With male pattern baldness, large (terminal) hairs convert into small (vellus) hairs. This is the negative effect of testosterone and DHT, a potent testosterone derivative, on hair follicle stem cells. Despite lack of visible hair growth, hair stem cells remain largely intact in the bald scalp skin!
Human hair loss conditions result from abnormalities in the so-called hair growth cycle, the recurrent process of hair production separated by periods of inactivity. Current anti-hair loss treatments modulate only part of this cyclic process e.g., Finasteride lengthens hair production phase leading to longer hairs, but it cannot activate re-entry of dormant hairs into new growth phase. Because of this, such treatments show extremely slow and incomplete recovery from hair loss, especially when the condition is advanced. Additionally, the efficacy of new hair regeneration via stem cell therapy or the so-called hair cloning was never conclusively demonstrated in the clinical settings. Inspired by the naturally occurring human condition of excessive hair growth, UCI researchers have discovered that re-entry of dormant hairs into active growth cycle can be efficiently stimulated when hairs are exposed to a specialized type of pigment-producing cell or to the signaling molecules that this type of cell actively makes. This suggests that either transplanting cells into the skin or simply injecting their bioactive molecules is sufficient to drive new hair growth on the scalp.

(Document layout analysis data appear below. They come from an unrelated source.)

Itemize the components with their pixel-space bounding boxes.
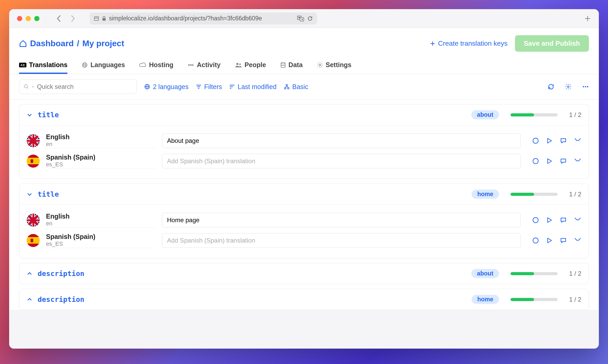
shortcut-icon[interactable] bbox=[574, 217, 581, 224]
shortcut-icon[interactable] bbox=[574, 237, 581, 244]
page-header: Dashboard / My project Create translatio… bbox=[9, 28, 599, 57]
filter-icon bbox=[196, 84, 202, 89]
svg-point-40 bbox=[533, 158, 538, 164]
language-name: Spanish (Spain) bbox=[46, 233, 156, 240]
translation-rows: English en Spanish (Spain) es_ES bbox=[19, 125, 589, 179]
breadcrumb-root[interactable]: Dashboard bbox=[30, 39, 74, 48]
language-code: es_ES bbox=[46, 240, 156, 247]
tab-hosting[interactable]: Hosting bbox=[139, 57, 173, 74]
tab-activity[interactable]: Activity bbox=[187, 57, 220, 74]
tab-settings[interactable]: Settings bbox=[317, 57, 352, 74]
search-input[interactable] bbox=[37, 83, 132, 90]
svg-point-38 bbox=[587, 86, 588, 87]
translate-icon[interactable] bbox=[297, 16, 304, 21]
lock-icon bbox=[102, 16, 106, 21]
tab-translations[interactable]: A文 Translations bbox=[19, 57, 67, 74]
translation-rows: English en Spanish (Spain) es_ES bbox=[19, 205, 589, 258]
quick-search[interactable] bbox=[19, 79, 137, 94]
more-button[interactable] bbox=[582, 83, 589, 90]
play-icon[interactable] bbox=[546, 217, 553, 224]
breadcrumb: Dashboard / My project bbox=[19, 39, 124, 48]
play-icon[interactable] bbox=[546, 237, 553, 244]
chevron-down-icon bbox=[27, 191, 32, 197]
translation-input[interactable] bbox=[162, 213, 521, 227]
svg-point-41 bbox=[533, 218, 538, 223]
comment-icon[interactable] bbox=[560, 137, 567, 144]
tab-label: Languages bbox=[90, 61, 125, 69]
svg-line-20 bbox=[27, 87, 28, 89]
fullscreen-window-button[interactable] bbox=[34, 16, 39, 21]
languages-filter[interactable]: 2 languages bbox=[144, 83, 188, 91]
view-button[interactable]: Basic bbox=[284, 83, 308, 91]
database-icon bbox=[280, 62, 286, 68]
progress-count: 1 / 2 bbox=[569, 296, 581, 303]
language-code: en bbox=[46, 220, 156, 227]
shortcut-icon[interactable] bbox=[574, 137, 581, 144]
minimize-window-button[interactable] bbox=[26, 16, 31, 21]
svg-point-30 bbox=[286, 84, 288, 86]
people-icon bbox=[235, 62, 242, 68]
key-header[interactable]: title about 1 / 2 bbox=[19, 104, 589, 125]
gear-icon bbox=[317, 62, 323, 68]
tab-data[interactable]: Data bbox=[280, 57, 303, 74]
breadcrumb-project[interactable]: My project bbox=[82, 39, 124, 48]
row-actions bbox=[532, 137, 581, 144]
comment-icon[interactable] bbox=[560, 217, 567, 224]
sort-button[interactable]: Last modified bbox=[229, 83, 277, 91]
language-name: English bbox=[46, 133, 156, 141]
tab-label: People bbox=[245, 61, 266, 69]
globe-icon bbox=[82, 62, 88, 68]
nav-forward-button[interactable] bbox=[70, 15, 76, 22]
status-circle-icon[interactable] bbox=[532, 237, 539, 244]
status-circle-icon[interactable] bbox=[532, 158, 539, 165]
flag-icon bbox=[27, 234, 40, 247]
tab-people[interactable]: People bbox=[235, 57, 266, 74]
nav-back-button[interactable] bbox=[56, 15, 62, 22]
play-icon[interactable] bbox=[546, 137, 553, 144]
url-bar[interactable]: simplelocalize.io/dashboard/projects/?ha… bbox=[90, 13, 317, 25]
key-header[interactable]: description about 1 / 2 bbox=[19, 263, 589, 284]
status-circle-icon[interactable] bbox=[532, 217, 539, 224]
home-icon[interactable] bbox=[19, 40, 27, 48]
svg-text:A文: A文 bbox=[20, 64, 25, 67]
key-name: description bbox=[38, 269, 84, 278]
svg-point-18 bbox=[319, 64, 321, 66]
filters-button[interactable]: Filters bbox=[196, 83, 222, 91]
key-header[interactable]: title home 1 / 2 bbox=[19, 184, 589, 205]
status-circle-icon[interactable] bbox=[532, 137, 539, 144]
settings-button[interactable] bbox=[565, 83, 572, 90]
reload-icon[interactable] bbox=[307, 16, 313, 21]
translation-row: English en bbox=[27, 210, 581, 230]
site-settings-icon bbox=[94, 16, 99, 21]
translation-input[interactable] bbox=[162, 154, 521, 168]
key-name: description bbox=[38, 295, 84, 303]
svg-point-17 bbox=[281, 62, 285, 64]
browser-window: simplelocalize.io/dashboard/projects/?ha… bbox=[9, 9, 599, 349]
close-window-button[interactable] bbox=[17, 16, 22, 21]
tab-label: Activity bbox=[197, 61, 220, 69]
translation-input[interactable] bbox=[162, 133, 521, 148]
refresh-button[interactable] bbox=[548, 83, 554, 90]
comment-icon[interactable] bbox=[560, 237, 567, 244]
shortcut-icon[interactable] bbox=[574, 158, 581, 165]
create-translation-keys-button[interactable]: Create translation keys bbox=[430, 39, 508, 48]
svg-point-42 bbox=[533, 238, 538, 243]
language-name: English bbox=[46, 213, 156, 220]
play-icon[interactable] bbox=[546, 158, 553, 165]
key-header[interactable]: description home 1 / 2 bbox=[19, 289, 589, 310]
namespace-badge: home bbox=[472, 190, 499, 199]
tab-languages[interactable]: Languages bbox=[82, 57, 125, 74]
svg-rect-0 bbox=[94, 17, 99, 20]
save-and-publish-button[interactable]: Save and Publish bbox=[515, 35, 589, 52]
comment-icon[interactable] bbox=[560, 158, 567, 165]
translation-input[interactable] bbox=[162, 233, 521, 248]
svg-point-36 bbox=[583, 86, 584, 87]
translation-row: Spanish (Spain) es_ES bbox=[27, 151, 581, 171]
svg-point-31 bbox=[284, 87, 286, 89]
new-tab-button[interactable] bbox=[584, 15, 591, 22]
namespace-badge: home bbox=[472, 295, 499, 304]
svg-point-15 bbox=[236, 63, 238, 65]
progress-bar bbox=[511, 113, 558, 116]
svg-point-16 bbox=[239, 63, 241, 65]
chevron-up-icon bbox=[27, 297, 32, 302]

UCI scientists also found that hair growth-inducing effect of pigment-producing cells is potentiated by other naturally occurring cells derived from blood. Moreover, they investigated the profile of secreted signaling molecules and determined that a wide range of skin specific cells, beyond pigment producing cells, can be coaxed to make them due to shared profiles of secreted factors. Injecting a synthesized cocktail of signaling molecules in to an area with dormant hairs in vivo in animal model induced rapid new hair growth. Prospective plans involve testing these effects on human skin. Targeting a signaling pathway for naturally robust hair growth in humans presents a promising approach for treating hair loss conditions.
The hairy nevus is a common, benign birthmark where vellus hairs convert into the terminal hairs normally found on the scalp. UCI scientists believe that this occurs because of a protein signaling molecule that is produced by the hairy nevus and UCI has identified key proteins that they believe is responsible for the hair growth.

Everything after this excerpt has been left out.